## Information supplied
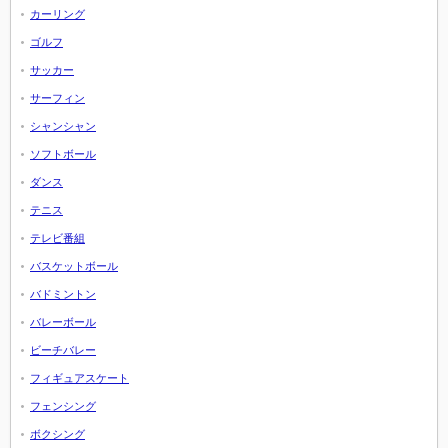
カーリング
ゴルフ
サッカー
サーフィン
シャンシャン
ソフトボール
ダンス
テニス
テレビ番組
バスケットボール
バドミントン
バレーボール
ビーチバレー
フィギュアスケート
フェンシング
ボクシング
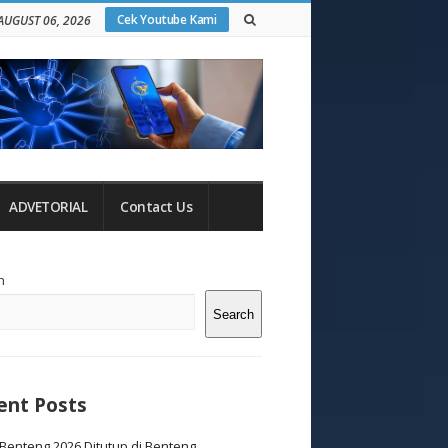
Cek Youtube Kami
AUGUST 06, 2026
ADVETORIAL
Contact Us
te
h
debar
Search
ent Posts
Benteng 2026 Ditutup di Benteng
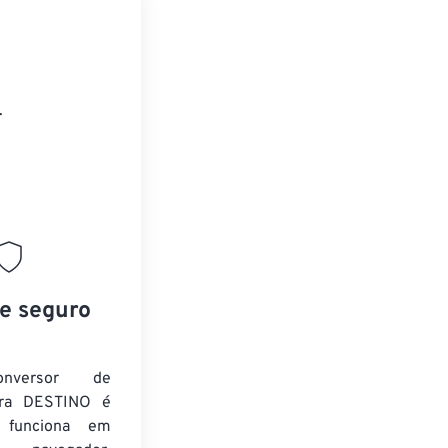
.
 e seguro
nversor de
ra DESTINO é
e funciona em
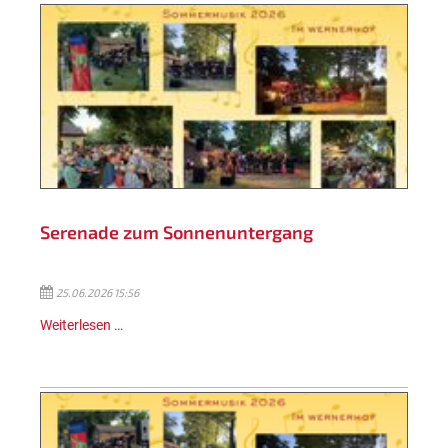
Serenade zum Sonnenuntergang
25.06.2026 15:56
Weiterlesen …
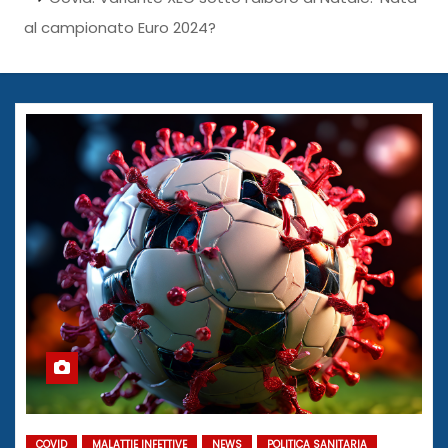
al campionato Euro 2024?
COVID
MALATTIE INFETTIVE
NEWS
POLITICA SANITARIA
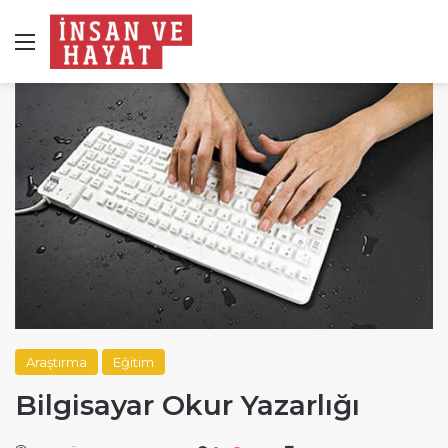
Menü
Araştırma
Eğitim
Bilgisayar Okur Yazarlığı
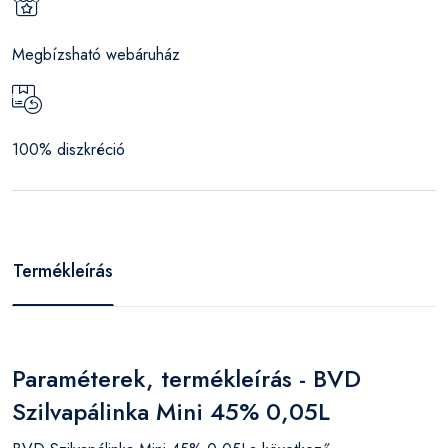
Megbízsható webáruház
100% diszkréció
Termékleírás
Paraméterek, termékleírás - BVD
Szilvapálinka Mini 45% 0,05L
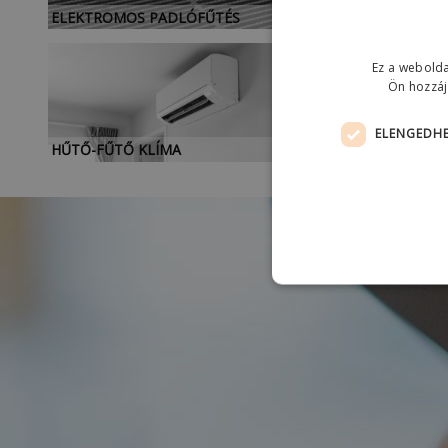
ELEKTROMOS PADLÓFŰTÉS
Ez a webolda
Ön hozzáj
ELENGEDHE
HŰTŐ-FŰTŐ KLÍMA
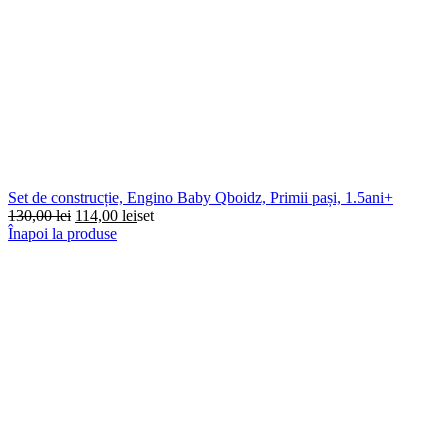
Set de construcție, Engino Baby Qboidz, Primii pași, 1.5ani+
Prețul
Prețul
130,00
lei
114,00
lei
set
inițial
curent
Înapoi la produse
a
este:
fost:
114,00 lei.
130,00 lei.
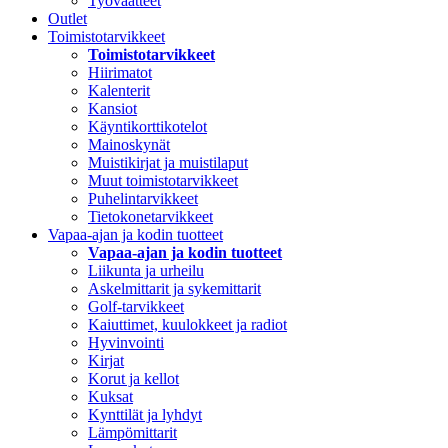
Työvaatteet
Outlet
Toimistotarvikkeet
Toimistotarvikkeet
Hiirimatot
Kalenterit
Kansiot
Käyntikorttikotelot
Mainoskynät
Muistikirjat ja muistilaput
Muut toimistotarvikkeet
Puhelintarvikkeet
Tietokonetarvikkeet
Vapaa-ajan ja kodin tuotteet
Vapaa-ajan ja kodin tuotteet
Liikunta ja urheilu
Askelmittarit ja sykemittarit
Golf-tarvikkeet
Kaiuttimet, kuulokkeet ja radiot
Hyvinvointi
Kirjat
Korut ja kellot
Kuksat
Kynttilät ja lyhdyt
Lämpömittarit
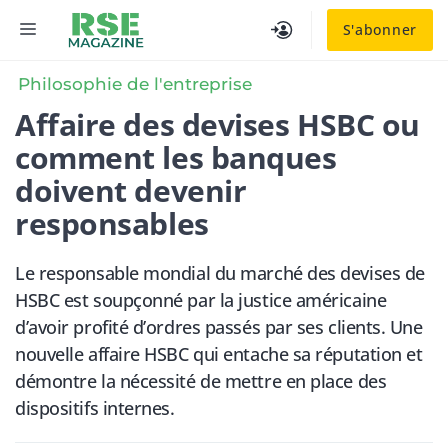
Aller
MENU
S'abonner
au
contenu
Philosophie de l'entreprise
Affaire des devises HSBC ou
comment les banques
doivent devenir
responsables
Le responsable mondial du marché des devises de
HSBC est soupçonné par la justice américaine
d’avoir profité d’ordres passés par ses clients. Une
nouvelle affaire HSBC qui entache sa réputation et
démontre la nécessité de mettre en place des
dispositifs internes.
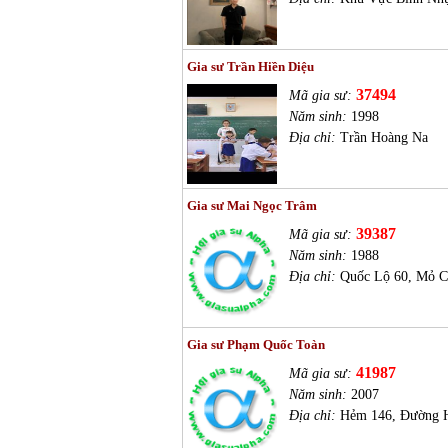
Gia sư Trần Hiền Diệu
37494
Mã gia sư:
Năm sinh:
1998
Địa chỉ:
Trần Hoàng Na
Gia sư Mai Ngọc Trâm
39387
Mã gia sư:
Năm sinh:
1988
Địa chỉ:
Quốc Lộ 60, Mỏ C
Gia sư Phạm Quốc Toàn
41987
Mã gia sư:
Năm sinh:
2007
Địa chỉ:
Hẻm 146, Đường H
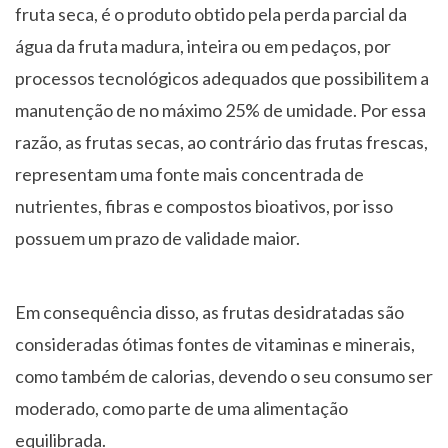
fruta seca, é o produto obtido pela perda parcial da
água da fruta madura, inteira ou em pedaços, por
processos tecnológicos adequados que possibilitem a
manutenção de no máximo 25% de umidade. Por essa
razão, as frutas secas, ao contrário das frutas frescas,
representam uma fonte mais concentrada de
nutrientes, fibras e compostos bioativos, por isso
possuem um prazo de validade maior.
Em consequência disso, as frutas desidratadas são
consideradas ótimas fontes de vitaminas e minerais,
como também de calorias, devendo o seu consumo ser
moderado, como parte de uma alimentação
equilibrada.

## Try it
The result should be a verbatim copy of the data, free of pictures.

## Output of the task
カーリング
ゴルフ
サッカー
サーフィン
シャンシャン
ソフトボール
ダンス
テニス
テレビ番組
バスケットボール
バドミントン
バレーボール
ビーチバレー
フィギュアスケート
フェンシング
ボクシング
Cek Youtube Kami
AUGUST 06, 2026
ADVETORIAL
Contact Us
te
h
debar
Search
ent Posts
Benteng 2026 Ditutup di Benteng
.
 e seguro
nversor de
ra DESTINO é
e funciona em
Serenade zum Sonnenuntergang
25.06.2026 15:56
Weiterlesen …
al campionato Euro 2024?
COVID
MALATTIE INFETTIVE
NEWS
POLITICA SANITARIA
Menü
Araştırma
Eğitim
Bilgisayar Okur Yazarlığı
Megbízsható webáruház
100% diszkréció
Termékleírás
Paraméterek, termékleírás - BVD
Szilvapálinka Mini 45% 0,05L
ELEKTROMOS PADLÓFŰTÉS
Ez a webolda
Ön hozzáj
ELENGEDHE
HŰTŐ-FŰTŐ KLÍMA
Set de construcție, Engino Baby Qboidz, Primii pași, 1.5ani+
Prețul
Prețul
130,00
lei
114,00
lei
set
inițial
curent
Înapoi la produse
a
este:
fost:
114,00 lei.
130,00 lei.
Työvaatteet
Outlet
Toimistotarvikkeet
Toimistotarvikkeet
Hiirimatot
Kalenterit
Kansiot
Käyntikorttikotelot
Mainoskynät
Muistikirjat ja muistilaput
Muut toimistotarvikkeet
Puhelintarvikkeet
Tietokonetarvikkeet
Vapaa-ajan ja kodin tuotteet
Vapaa-ajan ja kodin tuotteet
Liikunta ja urheilu
Askelmittarit ja sykemittarit
Golf-tarvikkeet
Kaiuttimet, kuulokkeet ja radiot
Hyvinvointi
Kirjat
Korut ja kellot
Kuksat
Kynttilät ja lyhdyt
Lämpömittarit
Aller
MENU
S'abonner
au
contenu
Philosophie de l'entreprise
Affaire des devises HSBC ou
comment les banques
doivent devenir
responsables
Le responsable mondial du marché des devises de
HSBC est soupçonné par la justice américaine
d’avoir profité d’ordres passés par ses clients. Une
nouvelle affaire HSBC qui entache sa réputation et
démontre la nécessité de mettre en place des
dispositifs internes.
Gia sư Trần Hiền Diệu
37494
Mã gia sư:
Năm sinh:
1998
Địa chỉ:
Trần Hoàng Na
Gia sư Mai Ngọc Trâm
39387
Mã gia sư:
Năm sinh:
1988
Địa chỉ:
Quốc Lộ 60, Mỏ C
Gia sư Phạm Quốc Toàn
41987
Mã gia sư:
Năm sinh:
2007
Địa chỉ:
Hẻm 146, Đường H
fruta seca, é o produto obtido pela perda parcial da
água da fruta madura, inteira ou em pedaços, por
processos tecnológicos adequados que possibilitem a
manutenção de no máximo 25% de umidade. Por essa
razão, as frutas secas, ao contrário das frutas frescas,
representam uma fonte mais concentrada de
nutrientes, fibras e compostos bioativos, por isso
possuem um prazo de validade maior.
Em consequência disso, as frutas desidratadas são
consideradas ótimas fontes de vitaminas e minerais,
como também de calorias, devendo o seu consumo ser
moderado, como parte de uma alimentação
equilibrada.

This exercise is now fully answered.